17. Freaky Friday
The Episode
Two very unpleasant people swap bodies and learn nothing in this Lindsay Lohan-and-Jamie Lee Curtis picture. We're pretty sure we've blocked out most of Freaky Friday (2003) from our memories, but we recall what we can.
Listen
The Ratings
Data to Come
The Trailer
Totes Regrets
By Molly Chase
Is it fair to hate a movie because is not the movie you thought it was? Probably not. But here we are.
Lindsay Lohan is in The Parent Trap, one of my favorite childhood movies of all time, and does a brilliant job. The movie is formulaic, sure, but it also has heart and is funny.
Freaky Friday is not that movie. Freaky Friday is an abomination that sits in the uncanny valley of being too bad to be good, but not bad enough to be enjoyably bad.
I do not blame Lindsay Lohan, who won my heart with her performance in The Parent Trap and owes me nothing.

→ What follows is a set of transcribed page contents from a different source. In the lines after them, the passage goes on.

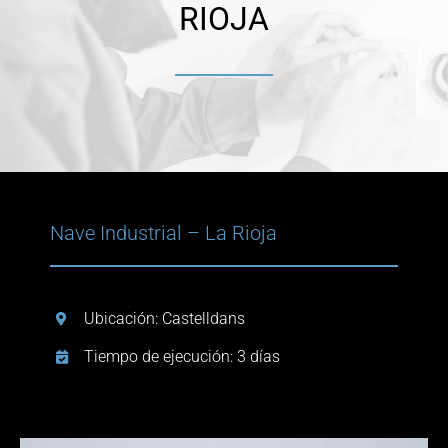
RIOJA
Contacto
Blogs
Nave Industrial – La Rioja
Ubicación: Castelldans
Tiempo de ejecución: 3 días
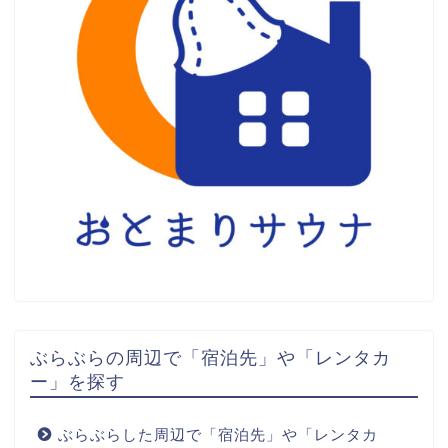
ぶらぶらの周辺で「宿泊先」や「レンタカ
ー」を探す
ぶらぶらした周辺で「宿泊先」や「レンタカ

If I am very honest, she can do no wrong because my obsession with child actors playing dual roles brilliantly goes way back. It started with syndicated reruns of The Patty Duke Show, which is about identical cousins. (What are the chances, RIGHT?) So much that as a teenager with my whole life ahead of me and not exactly popular but not a hermit, either -- I read Call Me Anna: The Autobiography of Patty Duke, cover to cover. In one sitting. Now that some time has passed, I wonder if it holds up? Totes Reread, y'all.